A scan cannot replace an audit. Automated scans detect approximately 25% of accessibility issues, which means the other 75% goes undetected without human evaluation. Scans evaluate HTML, CSS,…

A scan cannot replace an audit. Automated scans detect approximately 25% of accessibility issues, which means the other 75% goes undetected without human evaluation. Scans evaluate HTML, CSS, and ARIA attributes against rule sets, but they cannot judge context, meaning, or user experience. An audit is a thorough human evaluation that includes screen reader testing, keyboard testing, visual inspection, code inspection, and an automated scan as one component of the review. Scans and audits work together. They are not interchangeable.

Scan vs Audit at a Glance
Key Point What It Means
Coverage Scans detect approximately 25% of accessibility issues. The remaining 75% requires human evaluation.
Method Scans apply rule-based checks on code. Audits combine assistive technology testing, code inspection, and visual review.
Output A scan produces a list of flagged code patterns. An audit identifies specific issues with locations and remediation guidance.
Role Scans are most useful for monitoring after an audit. They catch regressions but cannot replace the original evaluation.

What a Scan Actually Does

A scan loads a web page and applies automated checks against WCAG success criteria by parsing HTML, CSS, and ARIA attributes. It looks for patterns: missing alternative text, form inputs without labels, empty links, invalid ARIA roles, and similar code-level signals.

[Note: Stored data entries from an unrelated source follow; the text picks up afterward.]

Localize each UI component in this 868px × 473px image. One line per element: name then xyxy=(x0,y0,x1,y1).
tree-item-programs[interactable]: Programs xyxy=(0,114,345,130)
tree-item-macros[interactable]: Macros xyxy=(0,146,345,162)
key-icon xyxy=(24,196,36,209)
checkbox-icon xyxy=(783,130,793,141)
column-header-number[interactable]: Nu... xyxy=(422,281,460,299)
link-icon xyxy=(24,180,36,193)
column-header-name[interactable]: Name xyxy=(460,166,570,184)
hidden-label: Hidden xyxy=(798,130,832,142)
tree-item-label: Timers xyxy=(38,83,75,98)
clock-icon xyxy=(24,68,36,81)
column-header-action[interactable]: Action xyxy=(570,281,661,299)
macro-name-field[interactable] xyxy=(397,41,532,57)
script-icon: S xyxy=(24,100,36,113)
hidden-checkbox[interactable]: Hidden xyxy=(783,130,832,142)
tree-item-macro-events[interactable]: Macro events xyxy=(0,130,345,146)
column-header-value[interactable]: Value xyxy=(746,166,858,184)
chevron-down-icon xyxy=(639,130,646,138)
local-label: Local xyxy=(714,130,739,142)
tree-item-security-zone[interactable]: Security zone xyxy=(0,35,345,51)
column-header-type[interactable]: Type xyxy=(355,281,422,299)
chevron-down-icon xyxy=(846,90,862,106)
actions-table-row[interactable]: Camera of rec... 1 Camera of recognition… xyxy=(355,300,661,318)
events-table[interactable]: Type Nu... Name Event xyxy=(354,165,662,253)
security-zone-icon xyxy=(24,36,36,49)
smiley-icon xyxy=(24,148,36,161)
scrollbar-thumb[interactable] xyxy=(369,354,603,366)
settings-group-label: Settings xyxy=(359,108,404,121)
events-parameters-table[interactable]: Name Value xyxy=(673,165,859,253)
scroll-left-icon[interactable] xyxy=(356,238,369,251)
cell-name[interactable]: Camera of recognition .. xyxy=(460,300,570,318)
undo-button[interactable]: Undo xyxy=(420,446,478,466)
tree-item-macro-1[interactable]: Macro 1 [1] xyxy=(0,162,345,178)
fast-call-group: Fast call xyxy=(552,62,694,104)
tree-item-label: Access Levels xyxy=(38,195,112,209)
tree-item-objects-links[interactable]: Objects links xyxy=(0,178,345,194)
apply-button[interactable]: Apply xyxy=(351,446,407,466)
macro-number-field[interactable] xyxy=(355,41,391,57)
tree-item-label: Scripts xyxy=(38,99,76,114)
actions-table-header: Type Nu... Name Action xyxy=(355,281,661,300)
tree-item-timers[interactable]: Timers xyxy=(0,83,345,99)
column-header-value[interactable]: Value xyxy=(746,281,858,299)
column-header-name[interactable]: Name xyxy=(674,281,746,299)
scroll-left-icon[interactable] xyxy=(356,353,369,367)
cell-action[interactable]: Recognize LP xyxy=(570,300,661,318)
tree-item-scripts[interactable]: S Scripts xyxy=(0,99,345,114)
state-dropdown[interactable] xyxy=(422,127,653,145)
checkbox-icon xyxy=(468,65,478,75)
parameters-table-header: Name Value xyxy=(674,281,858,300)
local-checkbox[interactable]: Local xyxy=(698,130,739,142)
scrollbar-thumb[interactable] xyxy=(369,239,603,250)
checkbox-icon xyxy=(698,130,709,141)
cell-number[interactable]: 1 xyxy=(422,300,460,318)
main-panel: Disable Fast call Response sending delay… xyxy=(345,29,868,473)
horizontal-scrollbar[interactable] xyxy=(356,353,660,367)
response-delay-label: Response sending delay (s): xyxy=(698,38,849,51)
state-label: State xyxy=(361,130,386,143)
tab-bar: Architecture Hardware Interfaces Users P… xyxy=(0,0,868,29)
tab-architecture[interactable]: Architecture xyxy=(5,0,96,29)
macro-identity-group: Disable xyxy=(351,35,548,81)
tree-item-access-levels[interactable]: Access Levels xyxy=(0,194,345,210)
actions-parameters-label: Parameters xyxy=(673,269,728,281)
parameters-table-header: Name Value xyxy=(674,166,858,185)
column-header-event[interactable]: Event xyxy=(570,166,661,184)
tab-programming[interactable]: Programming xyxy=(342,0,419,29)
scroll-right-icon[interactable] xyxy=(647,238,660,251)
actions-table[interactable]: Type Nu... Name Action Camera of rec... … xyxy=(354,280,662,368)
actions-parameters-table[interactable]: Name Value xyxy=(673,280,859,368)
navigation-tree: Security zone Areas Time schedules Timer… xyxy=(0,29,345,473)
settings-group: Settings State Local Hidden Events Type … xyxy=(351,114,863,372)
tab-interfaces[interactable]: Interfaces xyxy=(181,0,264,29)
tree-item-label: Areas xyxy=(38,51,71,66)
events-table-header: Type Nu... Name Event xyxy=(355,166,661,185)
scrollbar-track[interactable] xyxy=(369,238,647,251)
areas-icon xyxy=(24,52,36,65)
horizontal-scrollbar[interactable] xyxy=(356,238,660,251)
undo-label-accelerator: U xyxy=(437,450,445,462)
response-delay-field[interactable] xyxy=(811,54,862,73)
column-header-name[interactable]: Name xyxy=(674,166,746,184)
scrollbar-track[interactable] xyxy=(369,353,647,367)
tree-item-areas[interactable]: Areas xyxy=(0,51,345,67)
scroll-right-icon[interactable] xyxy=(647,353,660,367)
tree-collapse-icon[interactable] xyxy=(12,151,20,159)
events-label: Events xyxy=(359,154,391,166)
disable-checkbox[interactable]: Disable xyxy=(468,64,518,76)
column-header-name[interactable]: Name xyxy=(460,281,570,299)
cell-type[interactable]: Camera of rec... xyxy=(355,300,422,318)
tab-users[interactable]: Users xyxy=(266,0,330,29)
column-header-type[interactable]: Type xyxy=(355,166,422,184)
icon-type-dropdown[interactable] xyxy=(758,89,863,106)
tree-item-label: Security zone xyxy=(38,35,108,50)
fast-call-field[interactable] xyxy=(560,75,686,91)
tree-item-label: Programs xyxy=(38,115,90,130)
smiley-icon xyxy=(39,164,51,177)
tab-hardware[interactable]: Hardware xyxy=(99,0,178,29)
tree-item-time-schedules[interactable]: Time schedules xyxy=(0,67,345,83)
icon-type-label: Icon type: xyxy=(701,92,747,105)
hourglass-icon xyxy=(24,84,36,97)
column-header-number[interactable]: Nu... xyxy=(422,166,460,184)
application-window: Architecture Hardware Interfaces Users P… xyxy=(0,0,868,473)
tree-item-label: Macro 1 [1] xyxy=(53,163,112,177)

These checks are fast and consistent. A scan can evaluate hundreds of pages in minutes and produce a report flagging every instance of a known issue pattern. That speed makes scans valuable for ongoing monitoring across large sites.

The limitation is the rule set. A scan can only flag what its rules describe. If a WCAG criterion requires human judgment, the scan cannot evaluate it.

What a Scan Cannot Detect

Most accessibility issues require context. A scan can confirm an image has alternative text, but it cannot judge whether that text accurately describes the image. A scan can verify a button has a name, but it cannot determine whether the name makes sense in context.

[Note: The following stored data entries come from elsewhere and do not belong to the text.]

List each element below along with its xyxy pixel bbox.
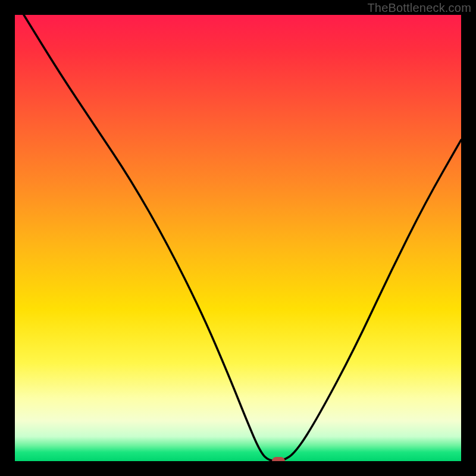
plot-area xyxy=(15,15,461,461)
optimal-marker xyxy=(272,457,285,461)
watermark-text: TheBottleneck.com xyxy=(367,1,471,15)
chart-frame: TheBottleneck.com xyxy=(0,0,476,476)
bottleneck-curve xyxy=(15,15,461,461)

Areas where scans fall short include alternative text quality, link text clarity, heading structure logic, reading order, focus order, keyboard operability across components, screen reader announcements, error message usefulness, and the relationship between visual layout and the underlying code. These represent the bulk of real-world accessibility issues.

What an Audit Covers

An audit is a human evaluation conducted by an accessibility professional. The methodology includes screen reader testing with NVDA, JAWS, and VoiceOver, keyboard testing, code inspection, visual inspection, browser zoom evaluation at 200% and 400%, and an automated scan as one input among many.

The output identifies specific issues with their locations, the WCAG criterion involved, severity, and remediation guidance. That level of detail is what allows a development team to fix issues correctly the first time.

How They Work Together

The right model treats scans and audits as complementary. An audit establishes the baseline by identifying issues across the full WCAG criteria a human can evaluate. Remediation follows. Once fixes are in place, scheduled scans monitor for regressions: a developer pushes a change, and the scan flags newly introduced code-level issues before they accumulate.

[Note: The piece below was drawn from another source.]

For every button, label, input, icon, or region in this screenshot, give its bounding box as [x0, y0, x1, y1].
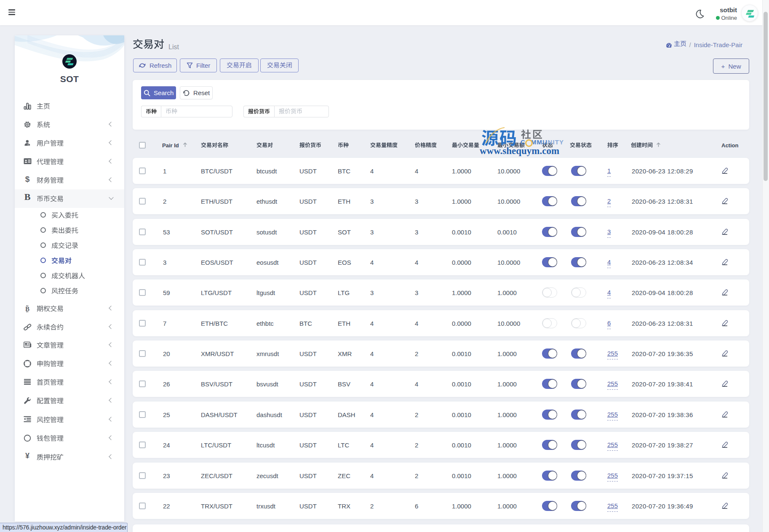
svg-text:B: B: [25, 306, 29, 312]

Replacing an audit with a scan leaves 75% of issues invisible. Replacing a scan with an audit leaves ongoing changes unmonitored between evaluations. Both have a role.

When a Scan Is Enough

A scan alone is rarely enough for any organization with conformance obligations or external accountability. The exception is early-stage internal tooling where no users with disabilities are affected and no conformance requirement applies. Even then, a scan provides a partial view. Any product that reaches real users, customers, employees, or procurement reviewers needs an audit to support a credible conformance position.